Payments • Webhooks • Concurrency

Images

Gallery unavailable.

Overview

Backend for Patagonia Dreams — a tourism operator with 180k+ passengers/year and 7,000+ five-star Google reviews. Built and led the platform from scratch: transactional reservations and payments (Mercado Pago, Stripe, Pix), multi-tenant backoffice, and bidirectional sync with an external activity panel. The core invariant: a reservation is only 'paid' when the webhook confirms it — never based on client state. Webhooks are HMAC-validated and processed idempotently by event_id. Availability is locked pessimistically (SELECT FOR UPDATE) to serialize concurrent bookings on the same slot. Identity via AWS Cognito with JWKS token verification; all critical config from AWS Secrets Manager. Stack: Django, DRF, PostgreSQL, AWS (SES, Cognito, Secrets Manager, ECR/K8s).

Architecture & Design

Transactional Flow Overview

Internal System
Internal System

System Invariants

  • ·A payment intent cannot transition from failed to succeeded.
  • ·Reservation "paid" is set only after a verified webhook; frontend and redirect cannot set it.
  • ·Webhook events are processed idempotently by provider event_id.
  • ·Availability for a slot is updated under pessimistic lock (SELECT FOR UPDATE); no optimistic commit.
  • ·Idempotency keys are scoped per client and stored; duplicate key returns original response.
  • ·Payment and reservation state changes for a webhook occur in a single database transaction.

Architecture Decision Records

  • ADR-01Webhooks as single source of truth for payment status — client redirect cannot set 'paid'
  • ADR-02Pessimistic locking (SELECT FOR UPDATE) on availability slot — concurrent bookings serialize, not race
  • ADR-03Idempotency keys on reservation creation; event_id deduplication on all incoming webhooks
  • ADR-04HMAC validation on every webhook payload before processing
  • ADR-05AWS Cognito as sole identity entry point; ID token verified with JWKS before trusting any user data
  • ADR-06All critical config via AWS Secrets Manager — no secrets in code or repo

Scale & Constraints

Request volume
Operator with 180k+ passengers/year. Online platform reservations + webhook bursts up to ~50/min on peak.
Concurrency
Pessimistic lock on availability row per slot; single writer for payment state. No cross-slot locking.
External dependencies
Mercado Pago, Stripe, Pix (payments); external activity Panel (availability, rates, and bidirectional booking sync); AWS Cognito, SES, Secrets Manager; Google (OAuth, My Business, Merchant Center); Meta. Webhooks are async; payment status only via webhook.
Failure modes
Provider timeout or webhook delay → reservation stays pending until webhook or manual reconciliation. Duplicate webhook → idempotent by event_id.

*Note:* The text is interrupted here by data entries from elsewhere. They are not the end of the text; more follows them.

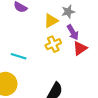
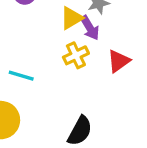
purple arrow: (73, 32) -> (90, 28), moved

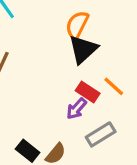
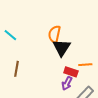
orange line: (114, 86) -> (85, 65), turned -32

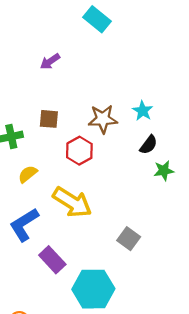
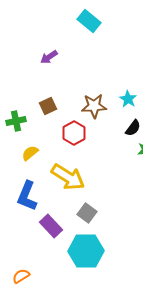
brown square: (49, 119) -> (48, 106), turned -30
blue L-shape: (24, 225) -> (27, 196), turned -36
gray square: (129, 239) -> (87, 213), moved

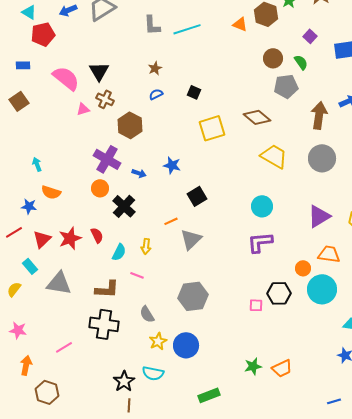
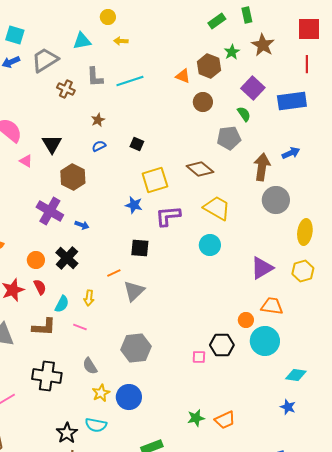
purple square: (310, 36) -> (253, 88), size x1.6
brown circle: (273, 58) -> (203, 102), moved
black triangle: (99, 71) -> (52, 144), moved
brown cross: (105, 99) -> (66, 89), moved
pink triangle: (83, 109) -> (26, 161), turned 48
gray circle: (322, 158) -> (276, 200), moved
blue star: (172, 165) -> (134, 205), moved
orange circle: (100, 188) -> (36, 260), moved
black square: (197, 196) -> (140, 248), turned 36
cyan circle: (262, 206) -> (210, 245), moved
purple L-shape: (260, 242) -> (168, 216), moved
brown L-shape: (107, 289) -> (44, 327), moved

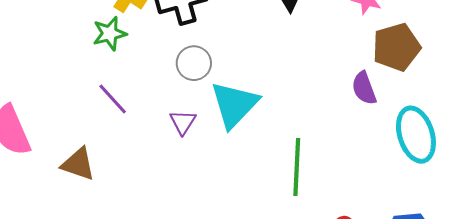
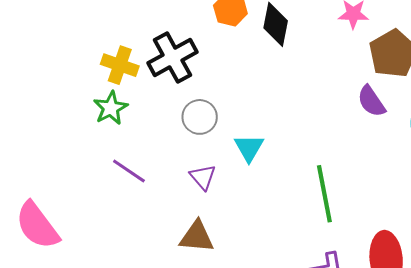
cyan triangle: (234, 105) -> (249, 148), size x0.6
brown triangle: (78, 164) -> (197, 237), moved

Cognito/Panel down → degraded auth or catalog sync.
Data consistency
Single DB transaction for reservation + payment on webhook. Reservation "paid" only after webhook; frontend cannot set paid. Cognito ↔ Django user sync via get_or_create and ID token verification.

What was explicitly rejected

  • Frontend or redirect callback as source of "paid"

    Redirects and client state are unreliable; provider retries and multiple tabs would allow double-apply or missed updates.

  • Optimistic locking on availability

    Conflict rate on hot slots would cause high retry and poor UX; pessimistic lock gave predictable behaviour at observed load.

  • Microservices per domain (payments, reservations, catalog)

    Operational and consistency cost (distributed transactions, eventual consistency) not justified for current scale; modular monolith with clear boundaries chosen instead.

  • CSV export for operations

    Excel/CSV formula injection risk; replaced with JSON response and controlled data only.

  • Secrets or sensitive URLs in code or repo

    All critical config (FRONTEND_URL, Cognito, Stripe, Panel, etc.) via env from AWS Secrets Manager.